A: You will realize that when you get there everyone is in the same (attire). It’s like a towel that we wear and you can get them in Saudi. It shows that we are all equal. No one can tell if you’re rich or poor, or where you are from. When you look around, everyone is the same and there is no difference between us. They are given away for free or you can buy one there.

Q: Do you ever travel with friends or family, or is this a trip you take for yourself?

A: Usually, it’s hard to meet anyone there because there are so many people. Even it’s hard to meet a relative. But we are in a camp, and you meet other people, many from the United States: young people, couples, children who are 7 and 8 years old, and others who come from everywhere. There were 3,000 people in our camp this year and our group had 740 people. We all had breakfast, lunch and dinner together, we stayed at the same hotel. And as an imam, I have some extra responsibilities to talk with people and offer them guidance and answer their questions.

Q: And when you talk to others on the trip, what are they telling you about their experience?

A: hajj, for us, is kind of a reminder of the life. We get so involved in the life and forget about the hereafter. So we go to Mecca and we wear those towels for three and four days and it doesn’t matter how rich you are, or how poor you are. And after that, we stay in the camp, and you’re reminded about what is important in life. A lot of time, you will see famous people, or very rich people, but you can’t imagine how humble they are. They come and have their private moments and ask for solutions with how they can change. The whole idea of the journey is that it changes our hearts. Over there, everyone is so very humble; the trip makes the heart soft.

Q: Did you experience any significant moments while you were there this time?

A: When we were visiting Mt. Arafat, it was so hot, 45 degrees (113 degrees Fahrenheit) hot. And it started raining. We were so excited to see the rain because when it rains it’s like God is sending his mercy. Everyone was like a child and it was very exciting for everyone to witness because it does not rain very often at all in Saudi. We stayed overnight in this place and there was no tent. I slept in a sleeping bag looking up at the sky. I called it an all-stars hotel, because there were so many stars. I can’t explain the emotion. You know, you feel the tear come from your eye, and you feel it in your heart, just to follow the prophet Abraham. It’s very exciting.
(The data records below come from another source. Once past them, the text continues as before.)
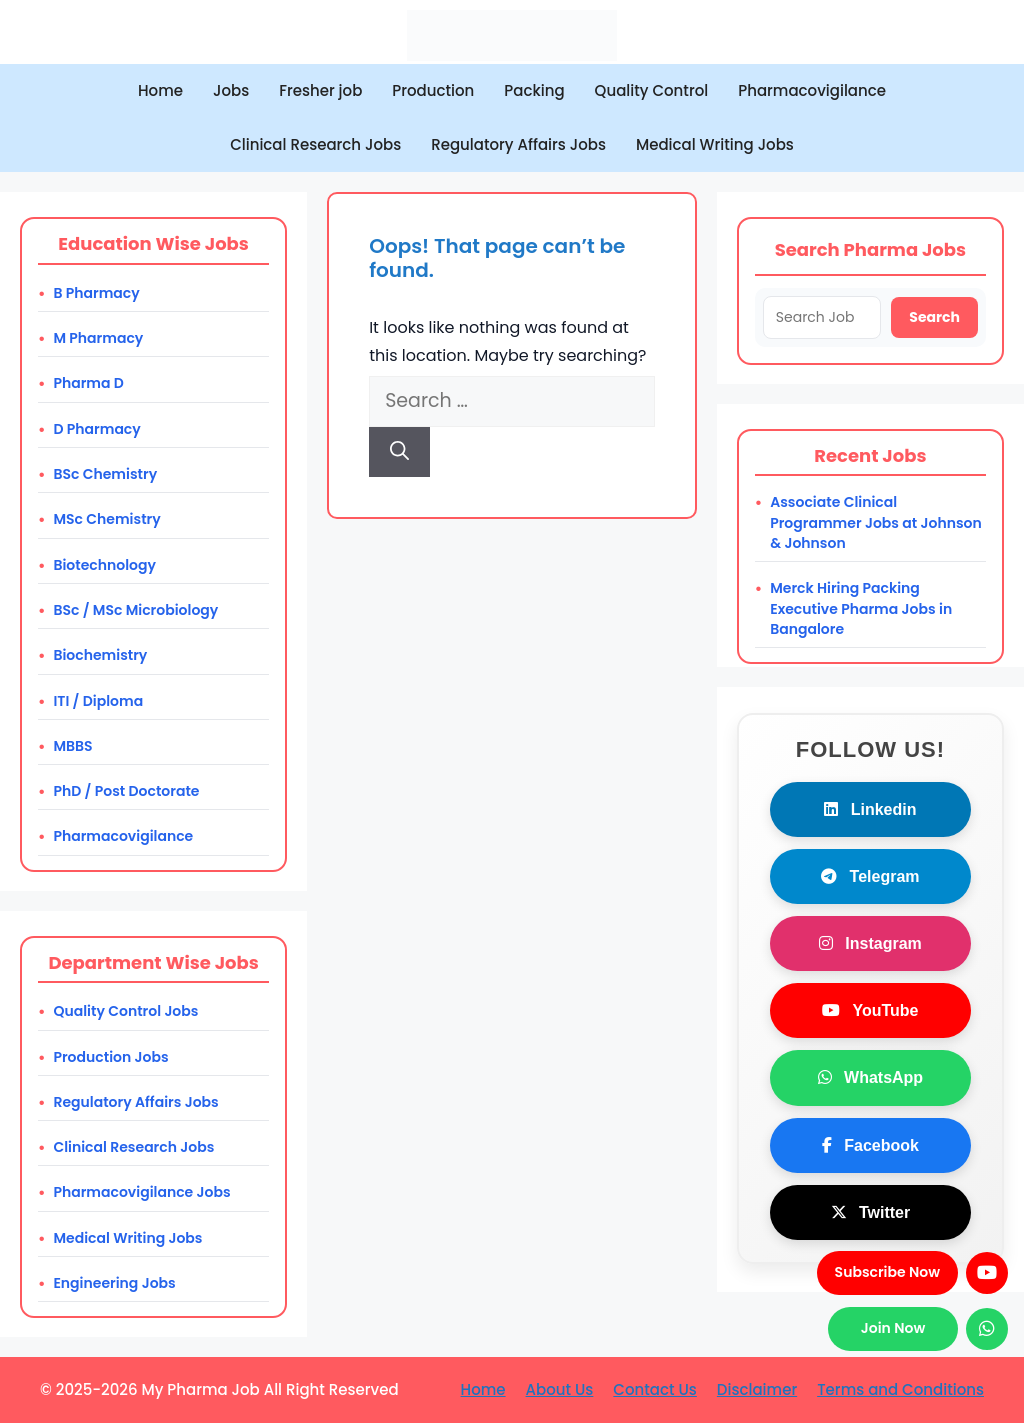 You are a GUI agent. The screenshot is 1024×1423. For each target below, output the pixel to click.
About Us (560, 1389)
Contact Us (655, 1389)
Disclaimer (757, 1389)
Q: Do you feel different when you come home from hajj? Do you feel closer to God?

A: Yes, you feel this. And the thing we learn is sometimes we get so busy with our lives and we complain about things happening at home, at our church or mosque, but when you come home from hajj, you realize life is so short and the only thing we are taking with us when we leave this life is our good action. We realize God forgives us, and we are servants of God, and that we must forgive others the way we seek to be forgiven by God. It’s a blessing, and the more thankful we are, the more God will give you. The way you come closer to God shows how powerful it is for God to forgive us, and all we have to do is ask him to forgive us.